* [What the exercise asks] From the entries that follow, copy every line with the word "için".

* [Page images and extracted text]

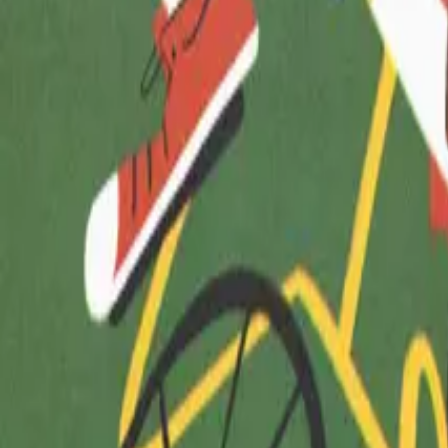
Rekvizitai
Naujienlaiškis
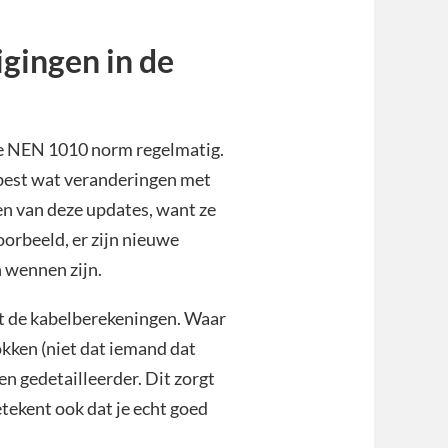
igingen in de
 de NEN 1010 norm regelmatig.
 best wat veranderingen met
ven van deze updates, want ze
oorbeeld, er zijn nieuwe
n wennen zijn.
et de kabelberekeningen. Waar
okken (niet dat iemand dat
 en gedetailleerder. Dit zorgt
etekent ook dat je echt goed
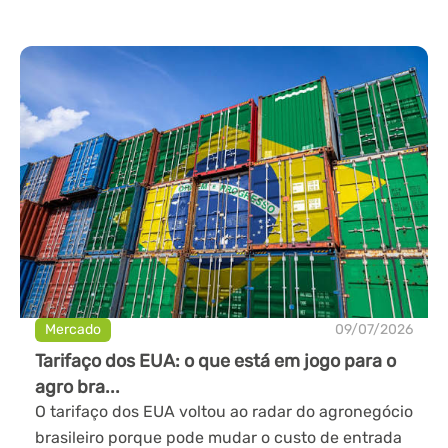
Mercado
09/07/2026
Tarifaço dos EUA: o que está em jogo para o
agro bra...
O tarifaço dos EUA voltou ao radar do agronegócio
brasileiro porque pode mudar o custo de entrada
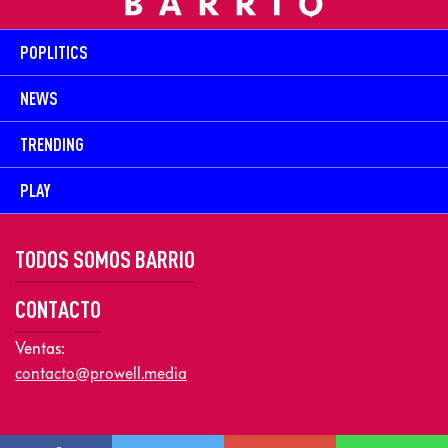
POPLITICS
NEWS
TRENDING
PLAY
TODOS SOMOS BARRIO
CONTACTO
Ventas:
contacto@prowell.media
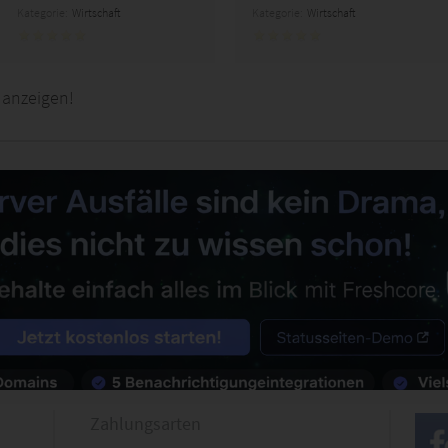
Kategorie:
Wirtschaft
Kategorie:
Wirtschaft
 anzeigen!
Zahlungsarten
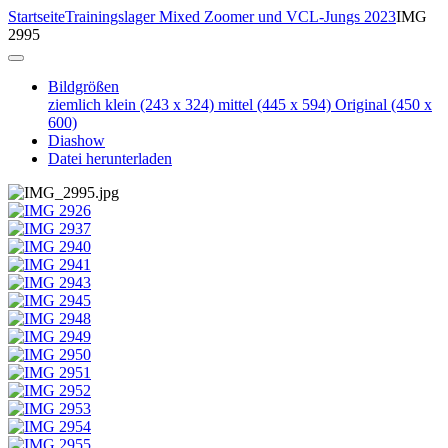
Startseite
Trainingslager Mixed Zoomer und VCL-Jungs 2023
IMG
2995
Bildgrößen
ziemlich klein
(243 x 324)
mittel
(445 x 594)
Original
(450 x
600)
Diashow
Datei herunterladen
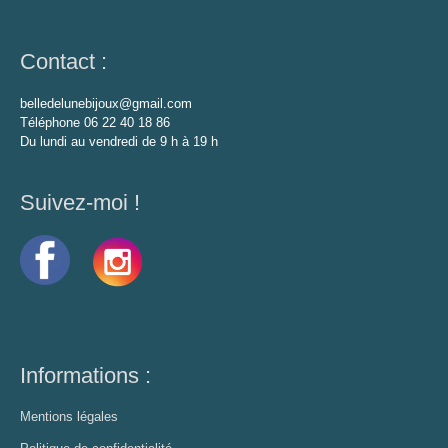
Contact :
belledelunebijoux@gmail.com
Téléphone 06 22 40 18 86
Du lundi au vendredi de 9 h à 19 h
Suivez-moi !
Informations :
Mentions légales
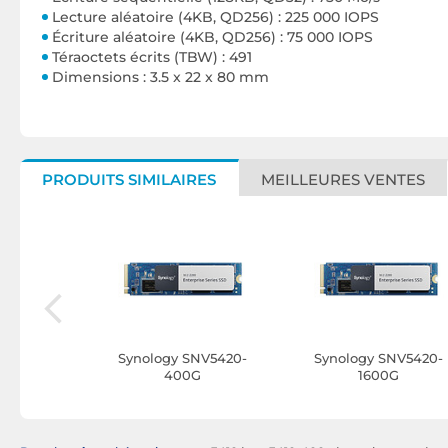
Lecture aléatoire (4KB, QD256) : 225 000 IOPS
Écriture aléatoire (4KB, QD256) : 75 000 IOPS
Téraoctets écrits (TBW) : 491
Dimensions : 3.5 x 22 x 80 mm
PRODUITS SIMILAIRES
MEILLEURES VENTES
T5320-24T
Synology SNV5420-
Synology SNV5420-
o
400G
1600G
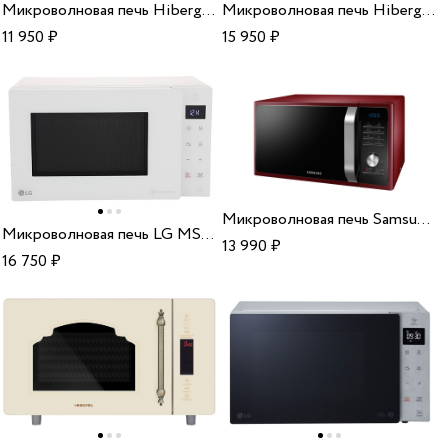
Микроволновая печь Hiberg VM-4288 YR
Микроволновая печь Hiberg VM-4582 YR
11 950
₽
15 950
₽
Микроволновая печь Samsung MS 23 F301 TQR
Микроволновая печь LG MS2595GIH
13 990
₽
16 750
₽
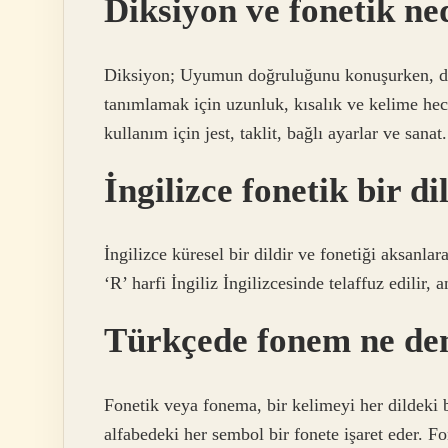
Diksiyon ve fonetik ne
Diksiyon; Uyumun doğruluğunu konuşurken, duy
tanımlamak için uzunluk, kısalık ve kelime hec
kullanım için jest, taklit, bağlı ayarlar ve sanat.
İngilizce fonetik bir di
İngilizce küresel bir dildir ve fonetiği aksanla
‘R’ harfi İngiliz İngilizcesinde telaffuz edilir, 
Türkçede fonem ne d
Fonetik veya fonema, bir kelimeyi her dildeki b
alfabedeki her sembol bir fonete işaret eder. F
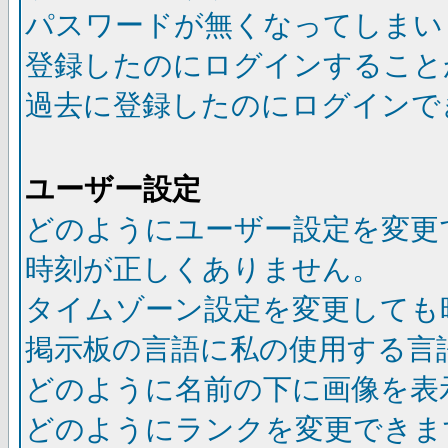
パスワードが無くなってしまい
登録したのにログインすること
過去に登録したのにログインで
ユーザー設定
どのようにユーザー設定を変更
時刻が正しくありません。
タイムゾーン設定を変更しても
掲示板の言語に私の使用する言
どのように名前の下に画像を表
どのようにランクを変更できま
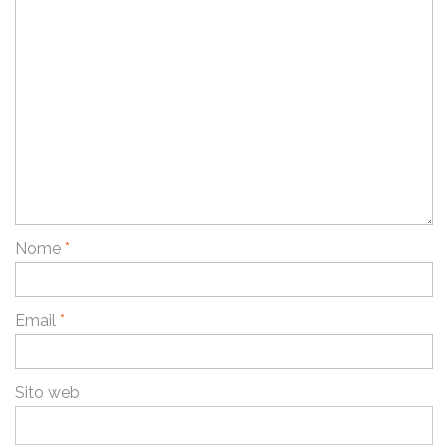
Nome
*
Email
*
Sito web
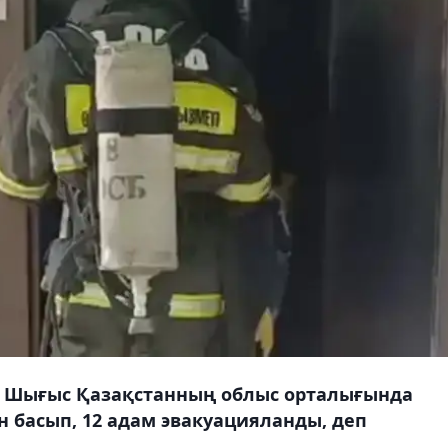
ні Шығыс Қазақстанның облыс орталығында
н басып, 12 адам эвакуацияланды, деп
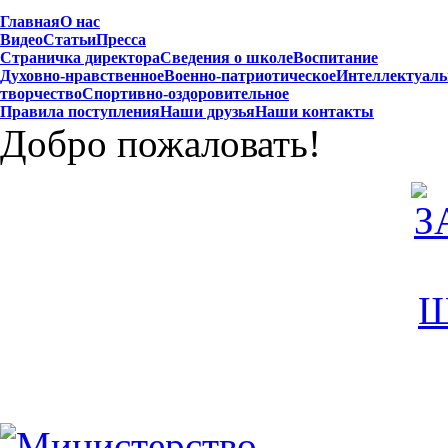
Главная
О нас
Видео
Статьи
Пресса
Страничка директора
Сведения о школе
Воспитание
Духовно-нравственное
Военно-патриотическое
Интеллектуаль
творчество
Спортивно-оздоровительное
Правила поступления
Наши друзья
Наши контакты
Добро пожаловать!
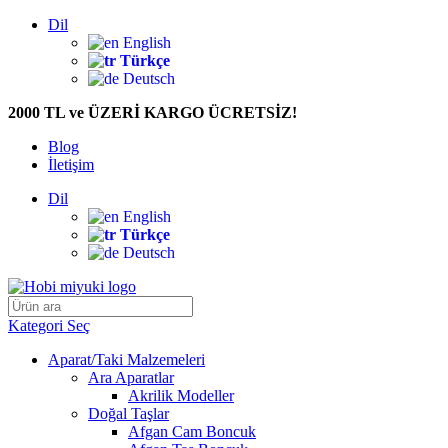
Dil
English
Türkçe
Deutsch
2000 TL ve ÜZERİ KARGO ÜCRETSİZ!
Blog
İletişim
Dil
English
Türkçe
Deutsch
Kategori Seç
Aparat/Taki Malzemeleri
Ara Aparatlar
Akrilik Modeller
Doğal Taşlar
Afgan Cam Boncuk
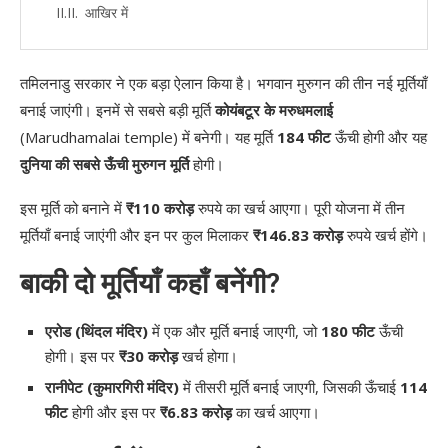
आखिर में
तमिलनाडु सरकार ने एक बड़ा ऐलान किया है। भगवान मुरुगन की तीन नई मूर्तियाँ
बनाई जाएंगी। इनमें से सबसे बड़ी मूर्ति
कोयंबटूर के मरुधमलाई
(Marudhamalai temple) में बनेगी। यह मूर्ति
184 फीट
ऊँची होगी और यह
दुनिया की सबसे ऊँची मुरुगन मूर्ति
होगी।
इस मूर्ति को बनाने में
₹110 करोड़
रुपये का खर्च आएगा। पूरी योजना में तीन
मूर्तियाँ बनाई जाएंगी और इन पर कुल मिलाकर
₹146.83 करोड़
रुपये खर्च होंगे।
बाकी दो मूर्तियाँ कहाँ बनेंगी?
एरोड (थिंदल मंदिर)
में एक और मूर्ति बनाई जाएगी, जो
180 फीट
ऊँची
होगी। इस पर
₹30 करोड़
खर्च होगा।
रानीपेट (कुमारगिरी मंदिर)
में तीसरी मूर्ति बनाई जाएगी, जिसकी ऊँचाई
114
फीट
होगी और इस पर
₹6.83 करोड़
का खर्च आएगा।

* [Task solution]
tanımlamak için uzunluk, kısalık ve kelime hec
kullanım için jest, taklit, bağlı ayarlar ve sanat.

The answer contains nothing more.